What needs to be done
Starting at the first line of the data below, repeat each line word for word up to and including the line with "Accesibilidad".

Dataset

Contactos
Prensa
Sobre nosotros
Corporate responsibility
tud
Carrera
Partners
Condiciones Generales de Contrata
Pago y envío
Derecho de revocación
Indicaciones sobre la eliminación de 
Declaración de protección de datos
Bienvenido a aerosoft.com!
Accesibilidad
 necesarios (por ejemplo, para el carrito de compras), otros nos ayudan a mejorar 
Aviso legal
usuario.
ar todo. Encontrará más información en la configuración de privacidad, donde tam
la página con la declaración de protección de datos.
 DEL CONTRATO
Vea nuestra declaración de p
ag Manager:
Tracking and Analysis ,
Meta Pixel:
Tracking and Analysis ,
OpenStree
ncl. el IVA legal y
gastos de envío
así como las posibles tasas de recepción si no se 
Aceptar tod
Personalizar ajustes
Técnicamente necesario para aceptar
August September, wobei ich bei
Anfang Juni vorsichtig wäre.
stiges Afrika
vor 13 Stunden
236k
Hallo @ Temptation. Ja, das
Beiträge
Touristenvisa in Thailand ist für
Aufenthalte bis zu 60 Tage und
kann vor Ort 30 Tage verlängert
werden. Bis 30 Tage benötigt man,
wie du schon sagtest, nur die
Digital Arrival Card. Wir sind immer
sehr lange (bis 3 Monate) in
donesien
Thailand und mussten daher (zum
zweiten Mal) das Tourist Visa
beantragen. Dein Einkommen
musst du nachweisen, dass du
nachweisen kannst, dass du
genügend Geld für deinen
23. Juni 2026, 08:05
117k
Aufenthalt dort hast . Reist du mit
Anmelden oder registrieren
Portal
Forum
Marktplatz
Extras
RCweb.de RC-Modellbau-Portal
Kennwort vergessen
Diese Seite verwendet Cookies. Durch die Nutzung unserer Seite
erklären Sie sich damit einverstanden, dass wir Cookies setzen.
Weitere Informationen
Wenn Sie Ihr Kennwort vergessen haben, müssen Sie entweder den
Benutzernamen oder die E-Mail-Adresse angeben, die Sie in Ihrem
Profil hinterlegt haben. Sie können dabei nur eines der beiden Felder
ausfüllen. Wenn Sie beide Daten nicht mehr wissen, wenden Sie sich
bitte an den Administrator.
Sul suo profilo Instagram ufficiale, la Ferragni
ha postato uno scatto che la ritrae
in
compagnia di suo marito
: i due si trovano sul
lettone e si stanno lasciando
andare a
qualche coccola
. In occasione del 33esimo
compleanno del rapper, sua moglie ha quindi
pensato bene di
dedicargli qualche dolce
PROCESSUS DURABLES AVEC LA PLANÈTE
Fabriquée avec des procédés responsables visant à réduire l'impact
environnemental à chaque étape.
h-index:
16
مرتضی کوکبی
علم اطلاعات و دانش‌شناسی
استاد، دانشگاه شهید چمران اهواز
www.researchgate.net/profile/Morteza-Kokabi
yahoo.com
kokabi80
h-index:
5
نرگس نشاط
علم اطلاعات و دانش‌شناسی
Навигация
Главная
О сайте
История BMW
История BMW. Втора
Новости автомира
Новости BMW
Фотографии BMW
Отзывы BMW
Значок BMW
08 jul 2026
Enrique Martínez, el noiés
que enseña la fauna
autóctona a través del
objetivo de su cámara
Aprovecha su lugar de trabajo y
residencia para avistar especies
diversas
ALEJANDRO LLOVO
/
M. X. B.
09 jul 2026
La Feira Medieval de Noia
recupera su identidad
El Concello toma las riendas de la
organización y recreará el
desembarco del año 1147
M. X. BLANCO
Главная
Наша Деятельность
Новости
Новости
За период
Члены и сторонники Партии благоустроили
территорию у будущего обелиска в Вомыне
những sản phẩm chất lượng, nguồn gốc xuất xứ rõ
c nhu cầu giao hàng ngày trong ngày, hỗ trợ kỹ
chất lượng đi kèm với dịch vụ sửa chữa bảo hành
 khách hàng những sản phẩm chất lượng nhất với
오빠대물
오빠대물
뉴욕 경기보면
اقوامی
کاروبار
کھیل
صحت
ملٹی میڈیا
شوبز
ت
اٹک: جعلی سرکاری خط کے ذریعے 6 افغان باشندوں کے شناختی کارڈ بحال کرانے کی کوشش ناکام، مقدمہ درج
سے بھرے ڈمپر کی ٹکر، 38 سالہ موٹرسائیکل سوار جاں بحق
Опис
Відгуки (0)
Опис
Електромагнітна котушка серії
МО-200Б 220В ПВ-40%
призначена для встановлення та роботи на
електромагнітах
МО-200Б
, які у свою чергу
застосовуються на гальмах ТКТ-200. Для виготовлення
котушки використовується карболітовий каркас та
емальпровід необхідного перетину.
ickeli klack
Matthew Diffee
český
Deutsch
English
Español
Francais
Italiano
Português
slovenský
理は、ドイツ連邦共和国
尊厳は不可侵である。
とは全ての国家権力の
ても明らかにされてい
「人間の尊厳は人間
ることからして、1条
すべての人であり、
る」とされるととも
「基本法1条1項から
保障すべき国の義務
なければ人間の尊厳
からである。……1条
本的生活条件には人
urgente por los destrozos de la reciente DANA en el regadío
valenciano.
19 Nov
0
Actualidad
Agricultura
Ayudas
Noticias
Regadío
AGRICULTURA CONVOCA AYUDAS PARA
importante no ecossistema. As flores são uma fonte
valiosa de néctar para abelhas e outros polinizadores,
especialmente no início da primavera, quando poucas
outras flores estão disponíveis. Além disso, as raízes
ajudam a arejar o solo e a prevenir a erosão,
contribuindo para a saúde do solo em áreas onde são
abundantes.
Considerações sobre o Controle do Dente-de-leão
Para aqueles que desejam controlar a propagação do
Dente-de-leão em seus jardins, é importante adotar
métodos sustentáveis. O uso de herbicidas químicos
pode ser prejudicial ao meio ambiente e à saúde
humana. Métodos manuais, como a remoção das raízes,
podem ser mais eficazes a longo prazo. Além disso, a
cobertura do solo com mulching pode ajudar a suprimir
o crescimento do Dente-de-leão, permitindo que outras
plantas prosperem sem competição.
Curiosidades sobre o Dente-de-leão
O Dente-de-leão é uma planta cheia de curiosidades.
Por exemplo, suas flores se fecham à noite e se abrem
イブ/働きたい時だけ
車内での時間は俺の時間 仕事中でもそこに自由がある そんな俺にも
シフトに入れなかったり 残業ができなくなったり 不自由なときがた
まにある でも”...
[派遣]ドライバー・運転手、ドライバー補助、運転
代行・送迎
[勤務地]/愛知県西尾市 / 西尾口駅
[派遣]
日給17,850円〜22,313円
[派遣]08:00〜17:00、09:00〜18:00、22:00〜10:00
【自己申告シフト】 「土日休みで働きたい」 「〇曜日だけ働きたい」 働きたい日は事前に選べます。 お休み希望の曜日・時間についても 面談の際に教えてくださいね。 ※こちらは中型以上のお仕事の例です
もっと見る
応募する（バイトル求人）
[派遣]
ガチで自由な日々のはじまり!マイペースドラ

Result of the exercise
Contactos
Prensa
Sobre nosotros
Corporate responsibility
tud
Carrera
Partners
Condiciones Generales de Contrata
Pago y envío
Derecho de revocación
Indicaciones sobre la eliminación de 
Declaración de protección de datos
Bienvenido a aerosoft.com!
Accesibilidad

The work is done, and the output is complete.